Afghan officials say a traditional council of tribal leaders, or Loya Jirga, will convene in June to choose a new, broad-based transitional government for the war-ravaged country.

The head of the commission set up to organize the council (Mohammad Ismael Qasimyr) says the body will have nearly 15-hundred delegates, including 160 women.

Organizers say potential candidates for election to the council must have no links with terrorist groups, drug smugglers or suspected war criminals.

The commission chairman says ex-Afghan King Mohammad Zahir Shah will return from exile April 16th to call the assembly, which is set to meet June 10th through June 16th. The former monarch's return -- originally set for mid-March -- was delayed until April for security reasons.

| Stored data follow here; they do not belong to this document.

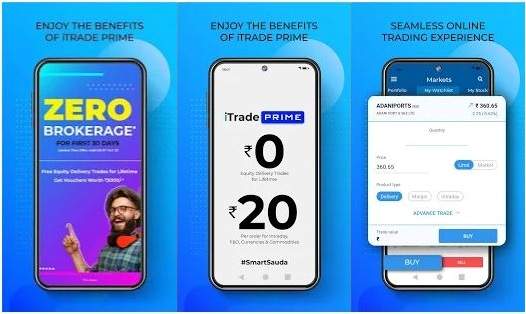 This screenshot has width=526, height=314. In order to click on phone in this screenshot , I will do `click(79, 207)`. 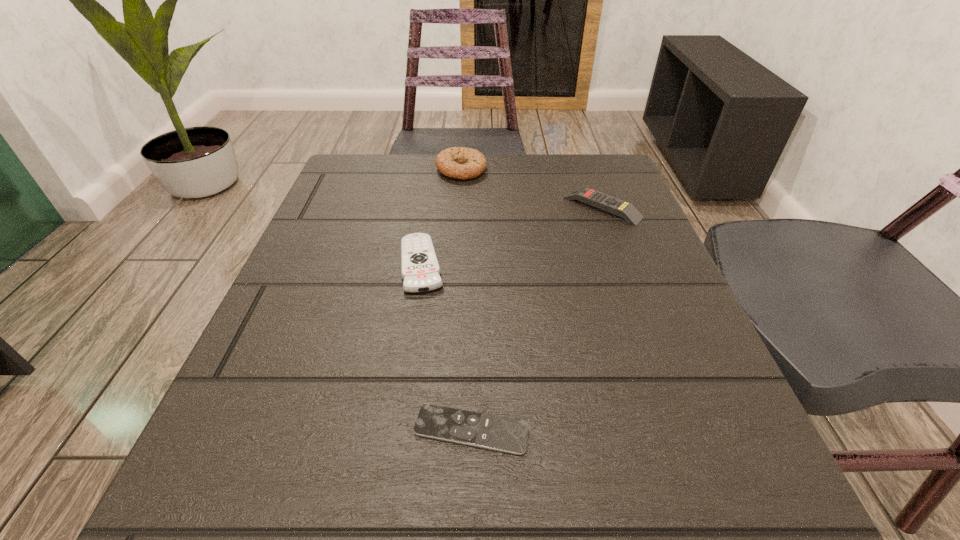 The image size is (960, 540). I want to click on vacant region at the far left corner, so click(x=347, y=194).

At what (x,y) coordinates should I click in order to perform the action: click on blank space at the near left corner of the desktop. Please return your answer as a coordinate pair (x, y). Image resolution: width=960 pixels, height=540 pixels. Looking at the image, I should click on (214, 471).

Where is `free spot at the near right corner of the desktop`? This screenshot has height=540, width=960. free spot at the near right corner of the desktop is located at coordinates (669, 463).

Image resolution: width=960 pixels, height=540 pixels. I want to click on vacant space that is in between the third farthest object and the shortest object, so click(x=446, y=347).

This screenshot has width=960, height=540. In order to click on vacant space in between the farthest remote control and the nearest object in this screenshot , I will do `click(537, 319)`.

Locate an element on the screen. Image resolution: width=960 pixels, height=540 pixels. vacant region between the tallest remote control and the second farthest remote control is located at coordinates (512, 236).

Identify the location of empty location between the farthest remote control and the second nearest remote control. The image size is (960, 540). (512, 236).

The height and width of the screenshot is (540, 960). I want to click on free space that is in between the shortest remote control and the tallest remote control, so click(537, 319).

The width and height of the screenshot is (960, 540). Identify the location of vacant area that lies between the nearest object and the second tallest object. (537, 319).

Where is `free space between the shortest object and the third shortest object`? The image size is (960, 540). free space between the shortest object and the third shortest object is located at coordinates (537, 319). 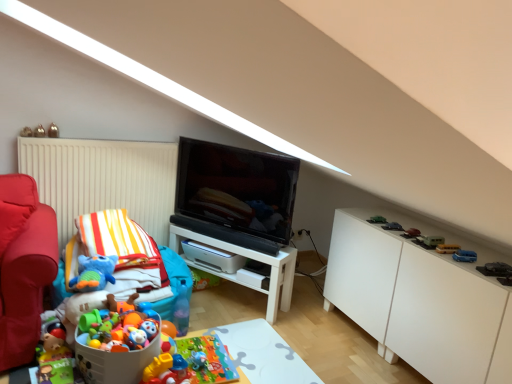 Locate an element on the screen. Image resolution: width=512 pixels, height=384 pixels. free space in front of metallic silver car at upper right, the 6th toy viewed from the right is located at coordinates (400, 231). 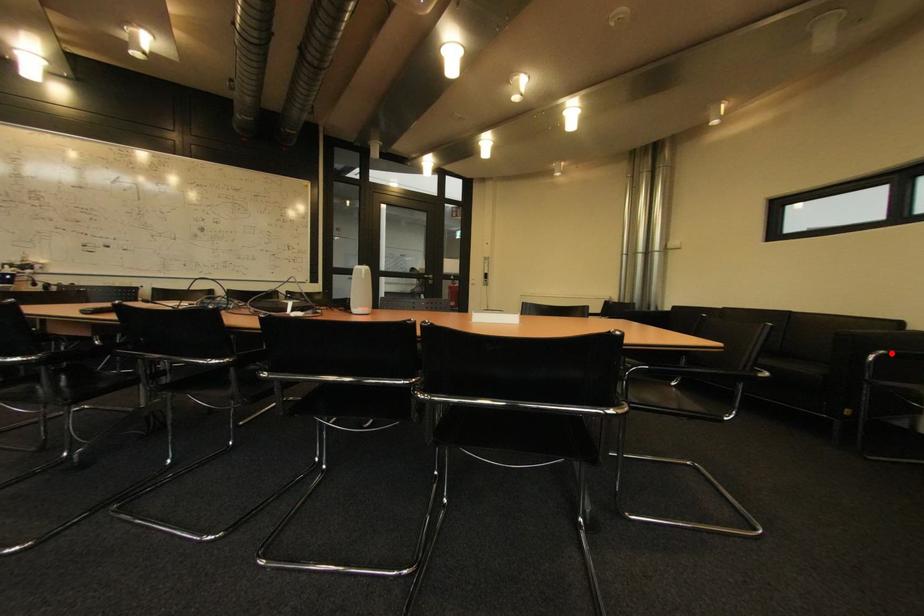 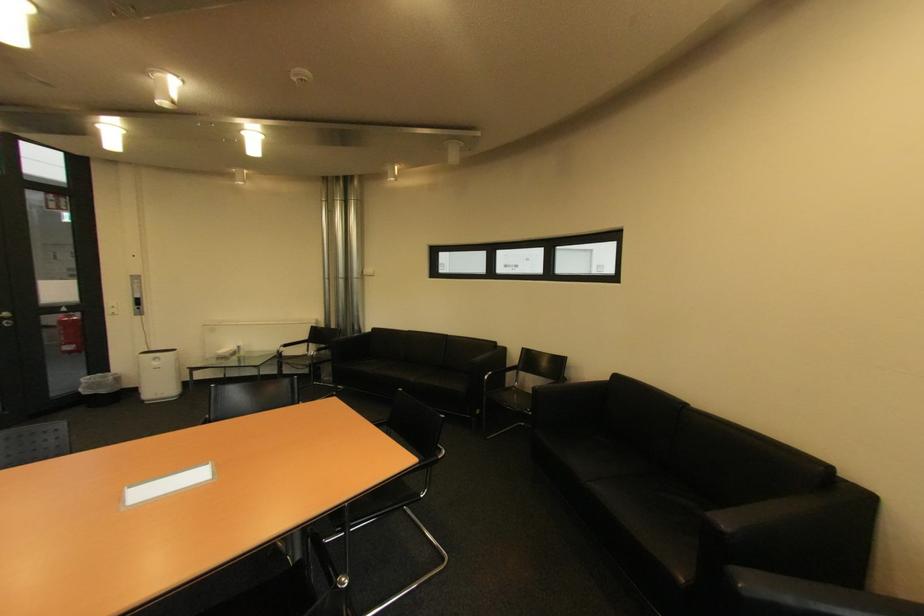 Locate, in the second image, the point that corresponds to the highlighted location in the first image.

(499, 374) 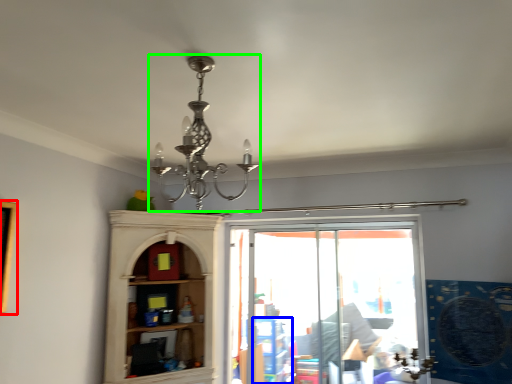 Question: Which object is the farthest from picture frame (highlighted by a red box)? Choose among these: shelf (highlighted by a blue box) or lamp (highlighted by a green box).

Choices:
 (A) shelf
 (B) lamp

Answer: (A) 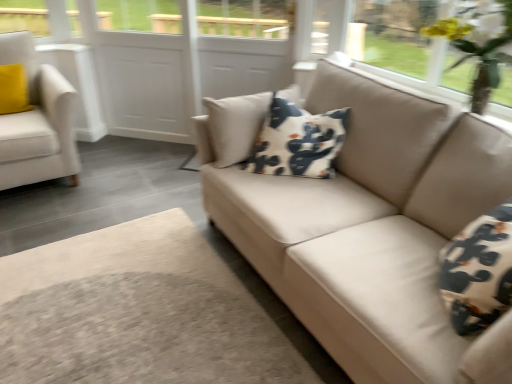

The 21-member organizing commission was set up under the terms of a December agreement in Bonn, after U-S-led forces crushed Afghanistan's Taleban government late last year in the war on terrorism. The commission also set up the interim government headed by Hamid Karzai.

Under the terms of the Bonn agreement, his government is to give way in June to a transitional authority, which is to hold power for 18 months. National elections will then determine who will lead Afghanistan.

The Loya Jirga -- a centuries-old Afghan tradition -- will eventually adopt a new constitution for Afghanistan, which has suffered through war, Soviet occupation and -- for the last four years -- severe drought.